══ RECORDS FOR THIS EXERCISE ══

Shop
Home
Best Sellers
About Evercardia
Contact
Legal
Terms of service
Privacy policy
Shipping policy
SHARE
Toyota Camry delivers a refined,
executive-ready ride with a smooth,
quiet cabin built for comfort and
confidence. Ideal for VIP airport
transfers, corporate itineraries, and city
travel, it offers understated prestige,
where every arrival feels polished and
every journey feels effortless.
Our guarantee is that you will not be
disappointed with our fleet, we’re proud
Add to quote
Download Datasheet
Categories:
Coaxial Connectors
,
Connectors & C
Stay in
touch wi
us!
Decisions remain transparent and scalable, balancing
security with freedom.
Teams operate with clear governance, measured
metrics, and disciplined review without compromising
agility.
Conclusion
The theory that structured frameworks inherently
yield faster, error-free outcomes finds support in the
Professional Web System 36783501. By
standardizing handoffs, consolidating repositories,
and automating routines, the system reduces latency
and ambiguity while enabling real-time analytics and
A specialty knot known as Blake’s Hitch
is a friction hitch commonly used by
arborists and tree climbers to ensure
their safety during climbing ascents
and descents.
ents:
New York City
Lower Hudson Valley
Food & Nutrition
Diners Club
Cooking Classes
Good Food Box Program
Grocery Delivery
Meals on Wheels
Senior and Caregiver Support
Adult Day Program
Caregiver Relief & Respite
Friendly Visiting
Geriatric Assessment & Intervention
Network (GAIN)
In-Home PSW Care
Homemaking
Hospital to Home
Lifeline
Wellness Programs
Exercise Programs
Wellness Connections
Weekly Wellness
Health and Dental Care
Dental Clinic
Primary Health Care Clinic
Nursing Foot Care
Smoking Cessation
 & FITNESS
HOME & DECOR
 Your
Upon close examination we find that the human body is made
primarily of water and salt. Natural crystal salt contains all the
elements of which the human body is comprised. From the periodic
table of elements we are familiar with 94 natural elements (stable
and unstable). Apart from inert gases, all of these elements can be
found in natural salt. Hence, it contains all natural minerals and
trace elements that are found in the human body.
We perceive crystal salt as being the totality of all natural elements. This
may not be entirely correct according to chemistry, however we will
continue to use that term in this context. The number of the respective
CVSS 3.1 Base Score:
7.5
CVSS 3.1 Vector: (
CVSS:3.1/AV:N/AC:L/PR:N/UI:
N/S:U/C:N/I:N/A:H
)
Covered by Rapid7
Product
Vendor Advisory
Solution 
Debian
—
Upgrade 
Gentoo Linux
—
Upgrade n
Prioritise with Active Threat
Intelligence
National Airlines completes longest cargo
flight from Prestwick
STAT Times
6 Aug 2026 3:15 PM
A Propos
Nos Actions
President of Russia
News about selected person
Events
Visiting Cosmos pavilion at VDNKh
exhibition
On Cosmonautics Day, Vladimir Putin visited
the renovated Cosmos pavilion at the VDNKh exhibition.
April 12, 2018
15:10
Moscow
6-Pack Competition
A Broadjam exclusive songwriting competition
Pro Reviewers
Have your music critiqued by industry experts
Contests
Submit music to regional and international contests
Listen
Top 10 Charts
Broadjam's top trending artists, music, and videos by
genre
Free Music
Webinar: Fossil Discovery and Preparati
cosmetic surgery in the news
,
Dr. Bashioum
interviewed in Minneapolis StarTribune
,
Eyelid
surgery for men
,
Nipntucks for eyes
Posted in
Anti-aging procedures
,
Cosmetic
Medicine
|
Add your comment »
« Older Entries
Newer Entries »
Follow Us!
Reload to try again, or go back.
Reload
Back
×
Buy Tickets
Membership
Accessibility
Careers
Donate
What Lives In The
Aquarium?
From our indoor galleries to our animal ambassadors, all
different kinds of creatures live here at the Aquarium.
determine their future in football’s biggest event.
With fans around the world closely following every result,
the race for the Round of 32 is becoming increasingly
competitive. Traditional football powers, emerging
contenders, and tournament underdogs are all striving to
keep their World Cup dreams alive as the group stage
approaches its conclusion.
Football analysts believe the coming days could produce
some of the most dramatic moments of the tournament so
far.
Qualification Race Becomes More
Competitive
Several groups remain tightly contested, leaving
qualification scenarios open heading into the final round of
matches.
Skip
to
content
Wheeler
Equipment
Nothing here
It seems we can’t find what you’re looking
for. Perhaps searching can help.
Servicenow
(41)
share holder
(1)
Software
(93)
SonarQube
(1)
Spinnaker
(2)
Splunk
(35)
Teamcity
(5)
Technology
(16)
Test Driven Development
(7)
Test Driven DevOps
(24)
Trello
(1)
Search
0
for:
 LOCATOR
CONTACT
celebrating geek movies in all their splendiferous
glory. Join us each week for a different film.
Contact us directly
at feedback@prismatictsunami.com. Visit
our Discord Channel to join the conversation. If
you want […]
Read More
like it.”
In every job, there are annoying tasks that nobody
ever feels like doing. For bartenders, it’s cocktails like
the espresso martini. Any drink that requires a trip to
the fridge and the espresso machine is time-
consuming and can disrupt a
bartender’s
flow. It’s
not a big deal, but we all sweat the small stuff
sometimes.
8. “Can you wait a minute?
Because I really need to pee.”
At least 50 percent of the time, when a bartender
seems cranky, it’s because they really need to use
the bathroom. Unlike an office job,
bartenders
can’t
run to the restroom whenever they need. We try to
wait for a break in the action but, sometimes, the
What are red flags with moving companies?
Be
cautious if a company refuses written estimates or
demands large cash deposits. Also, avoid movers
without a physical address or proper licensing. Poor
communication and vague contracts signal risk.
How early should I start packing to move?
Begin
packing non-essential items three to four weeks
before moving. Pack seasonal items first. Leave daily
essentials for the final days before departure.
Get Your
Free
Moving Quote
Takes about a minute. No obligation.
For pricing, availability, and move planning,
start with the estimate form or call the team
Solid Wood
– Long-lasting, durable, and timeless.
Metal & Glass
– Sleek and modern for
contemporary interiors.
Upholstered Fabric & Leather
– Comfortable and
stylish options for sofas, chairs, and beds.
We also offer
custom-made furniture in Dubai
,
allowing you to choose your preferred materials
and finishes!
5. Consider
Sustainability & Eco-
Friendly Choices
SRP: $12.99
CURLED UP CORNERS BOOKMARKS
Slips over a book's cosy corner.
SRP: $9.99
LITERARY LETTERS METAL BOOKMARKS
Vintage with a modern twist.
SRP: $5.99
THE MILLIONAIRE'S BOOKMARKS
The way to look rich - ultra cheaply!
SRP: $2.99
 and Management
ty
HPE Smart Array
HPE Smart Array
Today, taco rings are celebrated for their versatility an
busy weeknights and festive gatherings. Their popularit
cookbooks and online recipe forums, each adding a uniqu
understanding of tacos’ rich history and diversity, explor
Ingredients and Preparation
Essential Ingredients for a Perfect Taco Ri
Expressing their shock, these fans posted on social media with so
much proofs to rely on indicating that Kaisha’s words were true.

═══

■ TRY IT ■
Write out the material again, matching every line.

■ TASK RESULT ■
Shop
Home
Best Sellers
About Evercardia
Contact
Legal
Terms of service
Privacy policy
Shipping policy
SHARE
Toyota Camry delivers a refined,
executive-ready ride with a smooth,
quiet cabin built for comfort and
confidence. Ideal for VIP airport
transfers, corporate itineraries, and city
travel, it offers understated prestige,
where every arrival feels polished and
every journey feels effortless.
Our guarantee is that you will not be
disappointed with our fleet, we’re proud
Add to quote
Download Datasheet
Categories:
Coaxial Connectors
,
Connectors & C
Stay in
touch wi
us!
Decisions remain transparent and scalable, balancing
security with freedom.
Teams operate with clear governance, measured
metrics, and disciplined review without compromising
agility.
Conclusion
The theory that structured frameworks inherently
yield faster, error-free outcomes finds support in the
Professional Web System 36783501. By
standardizing handoffs, consolidating repositories,
and automating routines, the system reduces latency
and ambiguity while enabling real-time analytics and
A specialty knot known as Blake’s Hitch
is a friction hitch commonly used by
arborists and tree climbers to ensure
their safety during climbing ascents
and descents.
ents:
New York City
Lower Hudson Valley
Food & Nutrition
Diners Club
Cooking Classes
Good Food Box Program
Grocery Delivery
Meals on Wheels
Senior and Caregiver Support
Adult Day Program
Caregiver Relief & Respite
Friendly Visiting
Geriatric Assessment & Intervention
Network (GAIN)
In-Home PSW Care
Homemaking
Hospital to Home
Lifeline
Wellness Programs
Exercise Programs
Wellness Connections
Weekly Wellness
Health and Dental Care
Dental Clinic
Primary Health Care Clinic
Nursing Foot Care
Smoking Cessation
 & FITNESS
HOME & DECOR
 Your
Upon close examination we find that the human body is made
primarily of water and salt. Natural crystal salt contains all the
elements of which the human body is comprised. From the periodic
table of elements we are familiar with 94 natural elements (stable
and unstable). Apart from inert gases, all of these elements can be
found in natural salt. Hence, it contains all natural minerals and
trace elements that are found in the human body.
We perceive crystal salt as being the totality of all natural elements. This
may not be entirely correct according to chemistry, however we will
continue to use that term in this context. The number of the respective
CVSS 3.1 Base Score:
7.5
CVSS 3.1 Vector: (
CVSS:3.1/AV:N/AC:L/PR:N/UI:
N/S:U/C:N/I:N/A:H
)
Covered by Rapid7
Product
Vendor Advisory
Solution 
Debian
—
Upgrade 
Gentoo Linux
—
Upgrade n
Prioritise with Active Threat
Intelligence
National Airlines completes longest cargo
flight from Prestwick
STAT Times
6 Aug 2026 3:15 PM
A Propos
Nos Actions
President of Russia
News about selected person
Events
Visiting Cosmos pavilion at VDNKh
exhibition
On Cosmonautics Day, Vladimir Putin visited
the renovated Cosmos pavilion at the VDNKh exhibition.
April 12, 2018
15:10
Moscow
6-Pack Competition
A Broadjam exclusive songwriting competition
Pro Reviewers
Have your music critiqued by industry experts
Contests
Submit music to regional and international contests
Listen
Top 10 Charts
Broadjam's top trending artists, music, and videos by
genre
Free Music
Webinar: Fossil Discovery and Preparati
cosmetic surgery in the news
,
Dr. Bashioum
interviewed in Minneapolis StarTribune
,
Eyelid
surgery for men
,
Nipntucks for eyes
Posted in
Anti-aging procedures
,
Cosmetic
Medicine
|
Add your comment »
« Older Entries
Newer Entries »
Follow Us!
Reload to try again, or go back.
Reload
Back
×
Buy Tickets
Membership
Accessibility
Careers
Donate
What Lives In The
Aquarium?
From our indoor galleries to our animal ambassadors, all
different kinds of creatures live here at the Aquarium.
determine their future in football’s biggest event.
With fans around the world closely following every result,
the race for the Round of 32 is becoming increasingly
competitive. Traditional football powers, emerging
contenders, and tournament underdogs are all striving to
keep their World Cup dreams alive as the group stage
approaches its conclusion.
Football analysts believe the coming days could produce
some of the most dramatic moments of the tournament so
far.
Qualification Race Becomes More
Competitive
Several groups remain tightly contested, leaving
qualification scenarios open heading into the final round of
matches.
Skip
to
content
Wheeler
Equipment
Nothing here
It seems we can’t find what you’re looking
for. Perhaps searching can help.
Servicenow
(41)
share holder
(1)
Software
(93)
SonarQube
(1)
Spinnaker
(2)
Splunk
(35)
Teamcity
(5)
Technology
(16)
Test Driven Development
(7)
Test Driven DevOps
(24)
Trello
(1)
Search
0
for:
 LOCATOR
CONTACT
celebrating geek movies in all their splendiferous
glory. Join us each week for a different film.
Contact us directly
at feedback@prismatictsunami.com. Visit
our Discord Channel to join the conversation. If
you want […]
Read More
like it.”
In every job, there are annoying tasks that nobody
ever feels like doing. For bartenders, it’s cocktails like
the espresso martini. Any drink that requires a trip to
the fridge and the espresso machine is time-
consuming and can disrupt a
bartender’s
flow. It’s
not a big deal, but we all sweat the small stuff
sometimes.
8. “Can you wait a minute?
Because I really need to pee.”
At least 50 percent of the time, when a bartender
seems cranky, it’s because they really need to use
the bathroom. Unlike an office job,
bartenders
can’t
run to the restroom whenever they need. We try to
wait for a break in the action but, sometimes, the
What are red flags with moving companies?
Be
cautious if a company refuses written estimates or
demands large cash deposits. Also, avoid movers
without a physical address or proper licensing. Poor
communication and vague contracts signal risk.
How early should I start packing to move?
Begin
packing non-essential items three to four weeks
before moving. Pack seasonal items first. Leave daily
essentials for the final days before departure.
Get Your
Free
Moving Quote
Takes about a minute. No obligation.
For pricing, availability, and move planning,
start with the estimate form or call the team
Solid Wood
– Long-lasting, durable, and timeless.
Metal & Glass
– Sleek and modern for
contemporary interiors.
Upholstered Fabric & Leather
– Comfortable and
stylish options for sofas, chairs, and beds.
We also offer
custom-made furniture in Dubai
,
allowing you to choose your preferred materials
and finishes!
5. Consider
Sustainability & Eco-
Friendly Choices
SRP: $12.99
CURLED UP CORNERS BOOKMARKS
Slips over a book's cosy corner.
SRP: $9.99
LITERARY LETTERS METAL BOOKMARKS
Vintage with a modern twist.
SRP: $5.99
THE MILLIONAIRE'S BOOKMARKS
The way to look rich - ultra cheaply!
SRP: $2.99
 and Management
ty
HPE Smart Array
HPE Smart Array
Today, taco rings are celebrated for their versatility an
busy weeknights and festive gatherings. Their popularit
cookbooks and online recipe forums, each adding a uniqu
understanding of tacos’ rich history and diversity, explor
Ingredients and Preparation
Essential Ingredients for a Perfect Taco Ri
Expressing their shock, these fans posted on social media with so
much proofs to rely on indicating that Kaisha’s words were true.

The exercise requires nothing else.